Dans cet évangile d'ailleurs, une autre question se pose, c'est celle du statut de la femme puisqu'elle n'est apparemment qu'un pion sur l'échiquier. Personne ne se préoccupe de savoir si elle a envie ou non des sept maris qui défilent les uns après les autres, (vous me direz qu'elle a l'avantage de mourir après eux donc elle ne les subit pas forcément longtemps !), mais en revanche la Loi l'oblige à épouser sept hommes dont elle n'a peut-être pas du tout envie. Ce passage d'évangile me semble rempli d'éléments intéressants. Il fourmille de différentes références et attendus qui, trop souvent, nous échappent. Le sujet qui est derrière c'est non pas de savoir si nous pourrons faire des galipettes au ciel, et donc si le mariage a ou non un intérêt, mais le sujet véritable est la résurrection. Et cette résurrection reste un vaste problème.
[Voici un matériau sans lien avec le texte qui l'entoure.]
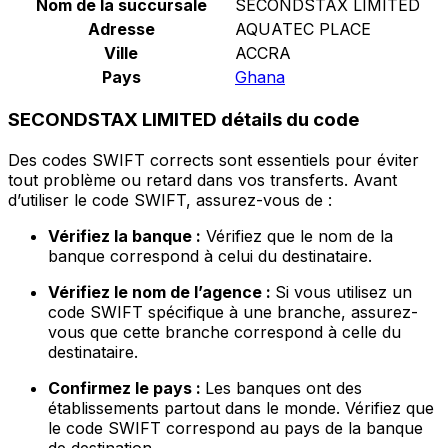
Nom de la succursale
SECONDSTAX LIMITED
Adresse
AQUATEC PLACE
Ville
ACCRA
Pays
Ghana
SECONDSTAX LIMITED détails du code
Des codes SWIFT corrects sont essentiels pour éviter
tout problème ou retard dans vos transferts. Avant
d’utiliser le code SWIFT, assurez-vous de :
Vérifiez la banque :
Vérifiez que le nom de la
banque correspond à celui du destinataire.
Vérifiez le nom de l’agence :
Si vous utilisez un
code SWIFT spécifique à une branche, assurez-
vous que cette branche correspond à celle du
destinataire.
Confirmez le pays :
Les banques ont des
établissements partout dans le monde. Vérifiez que
le code SWIFT correspond au pays de la banque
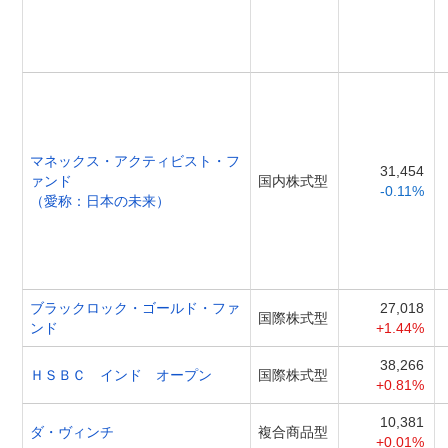
マネックス・アクティビスト・フ
31,454
ァンド
国内株式型
-0.11%
（愛称：日本の未来）
ブラックロック・ゴールド・ファ
27,018
国際株式型
ンド
+1.44%
38,266
ＨＳＢＣ インド オープン
国際株式型
+0.81%
10,381
ダ・ヴィンチ
複合商品型
+0.01%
Il me semble que ce que dit Jésus dans sa réponse, est très important. Il dit aux sadducéens qui nient la résurrection : "Vous êtes dans l'erreur. Ne connaissez-vous pas l'Ecriture ? Le Seigneur a dit : je suis le Dieu d'Abraham, d'Isaac et de Jacob, non pas le Dieu des morts, mais le Dieu des vivants". Aujourd'hui quand nous réfléchissons sur ce passage d'évangile, qu'est-ce que cela peut bien nous dire ? Ce sont des références, bien sûr, bibliques, voire spirituelles, les figures d'Abraham, d'Isaac et de Jacob, mais elles peuvent nous paraître bien lointaines. Arrêtons-nous sur : "Je suis le Dieu des vivants et pas le Dieu des morts". Cela ne signifie pas naturellement, sinon l'Église aurait du mal à remplir ses caisses, que nous n'avons pas à prier pour nos défunts, et à dire des messes pour eux, comme nous allons le faire tout à l'heure dans le memento des défunts. Prier pour les morts, dans notre espérance, ce sera pour dire que nous les croyons justement vivants auprès de Dieu.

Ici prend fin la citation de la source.